The Synagogue Samuel ha-Levi in Toledo, now known as the Synogogue of El Transito and the Sephardic Museum, was first built in 1356, by Samuel ha-Levi Abulafia, treasurer to the Christian king of Castile and León, Pedro the Cruel. It’s an unusually large building given that it was a private family synagogue, and beautifully decorated in Islamic-style stucco work, similar to the Nasrid palaces of the Alhambra, with Hebrew and Arabic inscriptions, arches, and a Mudéjar wooden ceiling. Women were not allowed in the main gallery, but watched ceremonies from the women’s gallery above.
As you’re not using it, we’d like it back, thanks.
In 2013, Isaac Querub, the president of the Federation of Jewish Communities in Spain made a request: “What would be a better act of generosity and reconciliation than the return of the Grand Synagogue of Toledo to the Jewish people and particularly to the Jewish community of Spain, as a symbol of dialogue between Jews and Christians.”

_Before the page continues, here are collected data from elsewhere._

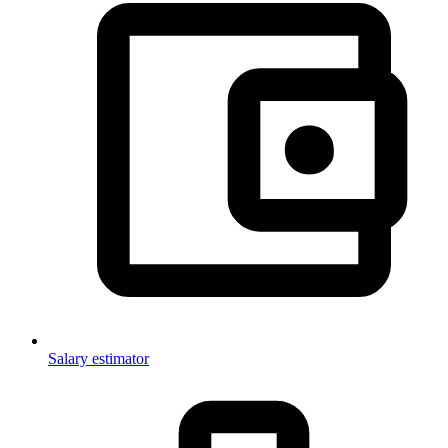
Salary estimator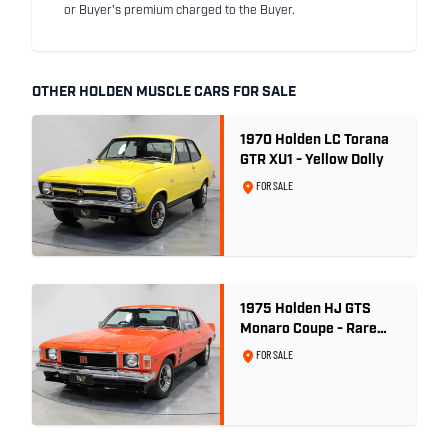
or Buyer's premium charged to the Buyer.
OTHER HOLDEN MUSCLE CARS FOR SALE
1970 Holden LC Torana
GTR XU1 - Yellow Dolly
FOR SALE
1975 Holden HJ GTS
Monaro Coupe - Rare
5.0L 4spd - Concours
FOR SALE
Restored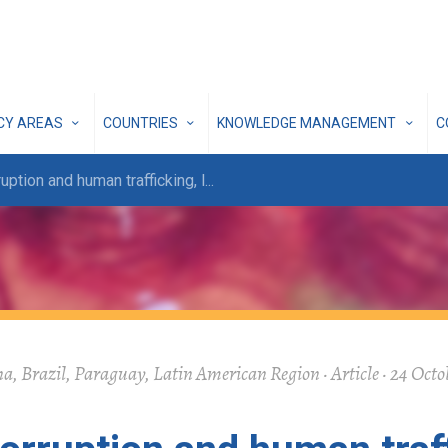
ICY AREAS
COUNTRIES
KNOWLEDGE MANAGEMENT
C
ruption and human trafficking, l
...
a, Brazil, Paraguay, Latin American Region · Article · 24 Octo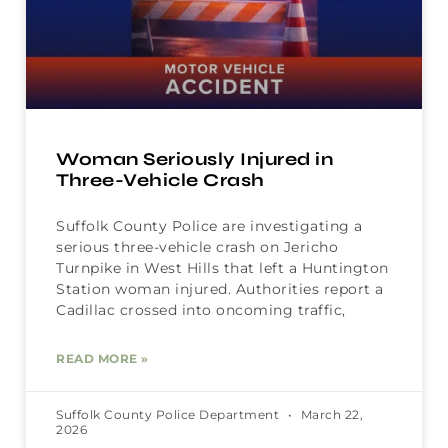
Woman Seriously Injured in
Three-Vehicle Crash
Suffolk County Police are investigating a
serious three-vehicle crash on Jericho
Turnpike in West Hills that left a Huntington
Station woman injured. Authorities report a
Cadillac crossed into oncoming traffic,
READ MORE »
Suffolk County Police Department
March 22,
2026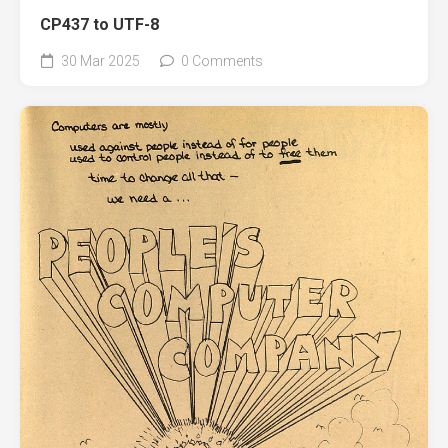
CP437 to UTF-8
30 Mar 2025
0 Comments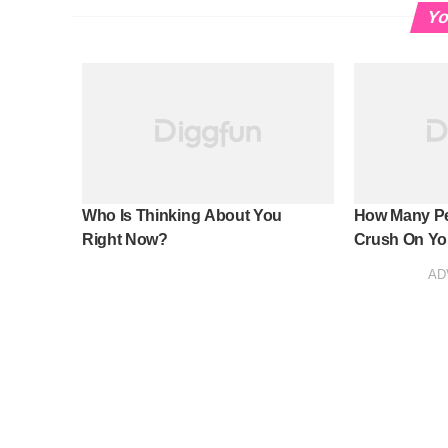
Yo
Who Is Thinking About You
How Many Pe
Right Now?
Crush On Yo
AD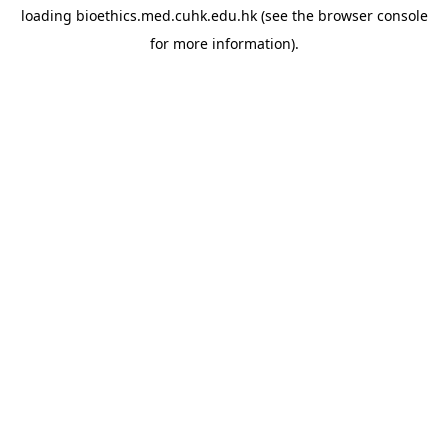
loading
bioethics.med.cuhk.edu.hk
(see the
browser console
for more information).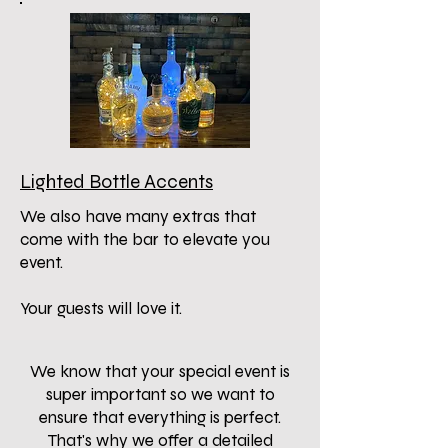
Lighted Bottle Accents
We also have many extras that
come with the bar to elevate you
event.
Your guests will love it.
We know that your special event is
super important so we want to
ensure that everything is perfect.
That's why we offer a detailed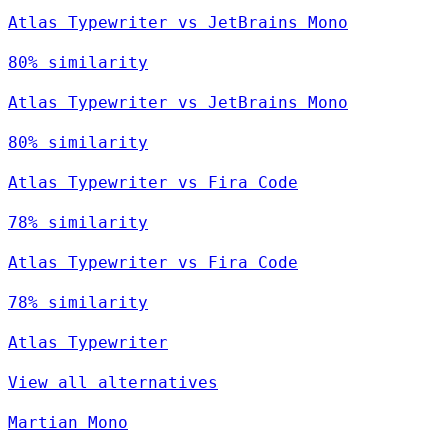
Atlas Typewriter vs JetBrains Mono
80% similarity
Atlas Typewriter vs JetBrains Mono
80% similarity
Atlas Typewriter vs Fira Code
78% similarity
Atlas Typewriter vs Fira Code
78% similarity
Atlas Typewriter
View all alternatives
Martian Mono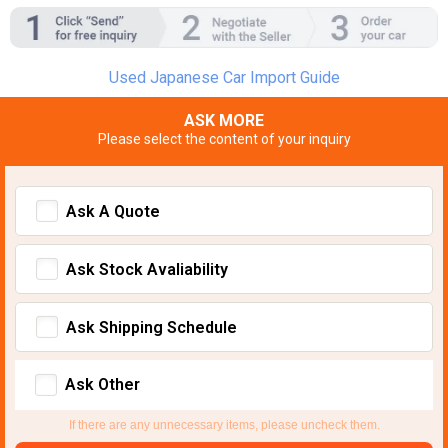
Used Japanese Car Import Guide
ASK MORE
Please select the content of your inquiry
Ask A Quote
Ask Stock Avaliability
Ask Shipping Schedule
Ask Other
If there are any unnecessary items, please uncheck them.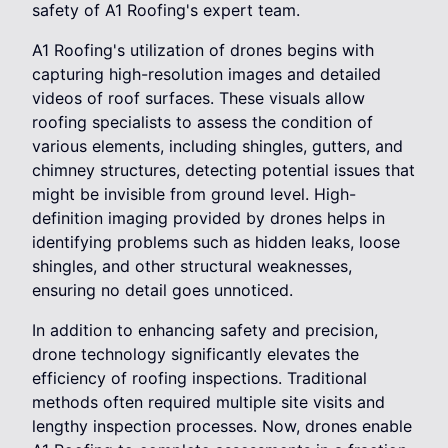
safety of A1 Roofing's expert team.
A1 Roofing's utilization of drones begins with
capturing high-resolution images and detailed
videos of roof surfaces. These visuals allow
roofing specialists to assess the condition of
various elements, including shingles, gutters, and
chimney structures, detecting potential issues that
might be invisible from ground level. High-
definition imaging provided by drones helps in
identifying problems such as hidden leaks, loose
shingles, and other structural weaknesses,
ensuring no detail goes unnoticed.
In addition to enhancing safety and precision,
drone technology significantly elevates the
efficiency of roofing inspections. Traditional
methods often required multiple site visits and
lengthy inspection processes. Now, drones enable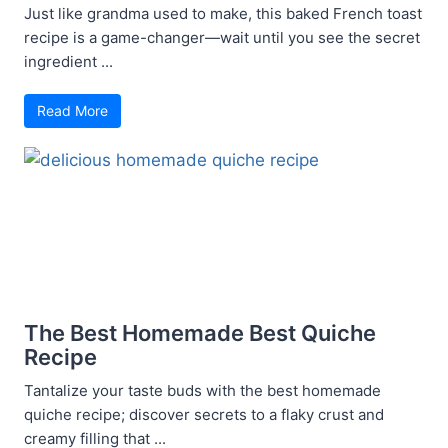
Just like grandma used to make, this baked French toast
recipe is a game-changer—wait until you see the secret
ingredient ...
Read More
The Best Homemade Best Quiche
Recipe
Tantalize your taste buds with the best homemade
quiche recipe; discover secrets to a flaky crust and
creamy filling that ...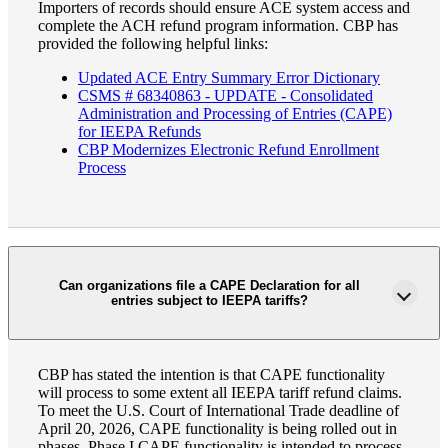
Importers of records should ensure ACE system access and
complete the ACH refund program information. CBP has
provided the following helpful links:
Updated ACE Entry Summary Error Dictionary
CSMS # 68340863 - UPDATE - Consolidated
Administration and Processing of Entries (CAPE)
for IEEPA Refunds
CBP Modernizes Electronic Refund Enrollment
Process
Can organizations file a CAPE Declaration for all
Financial
entries subject to IEEPA tariffs?
CBP has stated the intention is that CAPE functionality
Fina
will process to some extent all IEEPA tariff refund claims.
To meet the U.S. Court of International Trade deadline of
April 20, 2026, CAPE functionality is being rolled out in
phases. Phase I CAPE functionality is intended to process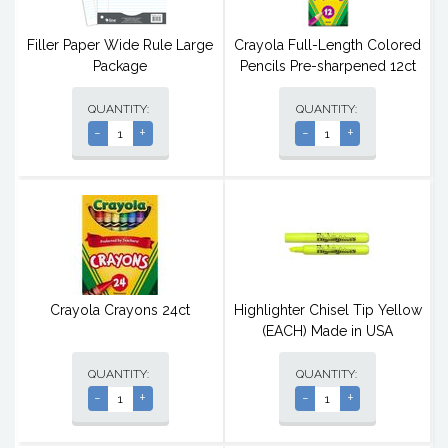
Filler Paper Wide Rule Large
Crayola Full-Length Colored
Package
Pencils Pre-sharpened 12ct
QUANTITY:
QUANTITY:
-
+
-
+
Crayola Crayons 24ct
Highlighter Chisel Tip Yellow
(EACH) Made in USA
QUANTITY:
QUANTITY:
-
+
-
+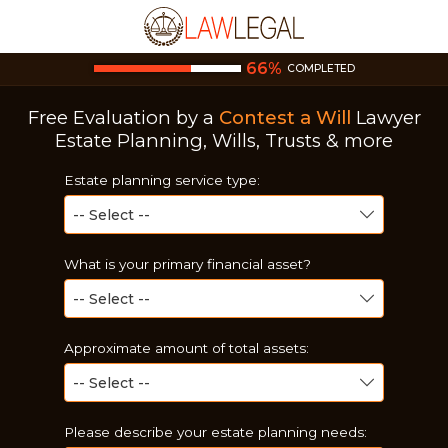
66
%
COMPLETED
Free Evaluation by a
Contest a Will
Lawyer
Estate Planning, Wills, Trusts & more
Estate planning service type:
What is your primary financial asset?
Approximate amount of total assets:
Please describe your estate planning needs: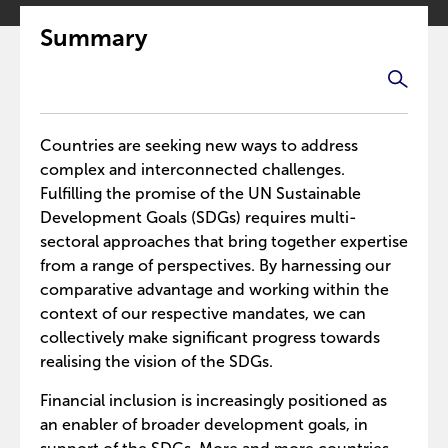
Summary
Countries are seeking new ways to address
complex and interconnected challenges.
Fulfilling the promise of the UN Sustainable
Development Goals (SDGs) requires multi-
sectoral approaches that bring together expertise
from a range of perspectives. By harnessing our
comparative advantage and working within the
context of our respective mandates, we can
collectively make significant progress towards
realising the vision of the SDGs.
Financial inclusion is increasingly positioned as
an enabler of broader development goals, in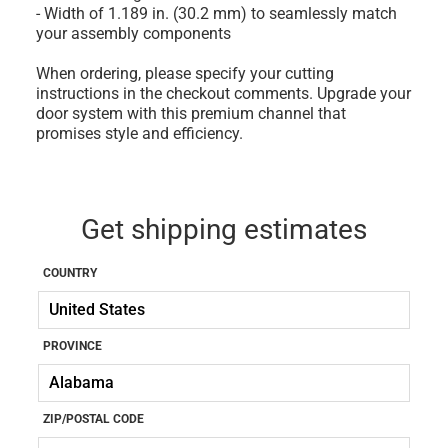
- Width of 1.189 in. (30.2 mm) to seamlessly match
your assembly components
When ordering, please specify your cutting
instructions in the checkout comments. Upgrade your
door system with this premium channel that
promises style and efficiency.
Get shipping estimates
COUNTRY
PROVINCE
ZIP/POSTAL CODE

This synagogue was originally built for the Jewish community of Toledo in 1180 and was known as the Ibn Shushan Synagogue. Wikipedia tells me that it is the oldest European synagogue still standing, and is an example of Mudejar architecture: a fusion of the three dominant cultures of the time, built under Christian rule by Islamic architects for Jewish use. It was taken over by Christians in 1411, renamed Santa María la Blanca in 1550. It was used by a monastery and then as a warehouse until being restored in 1856 as a national monument.
The Catholic Church in Spain has not responded.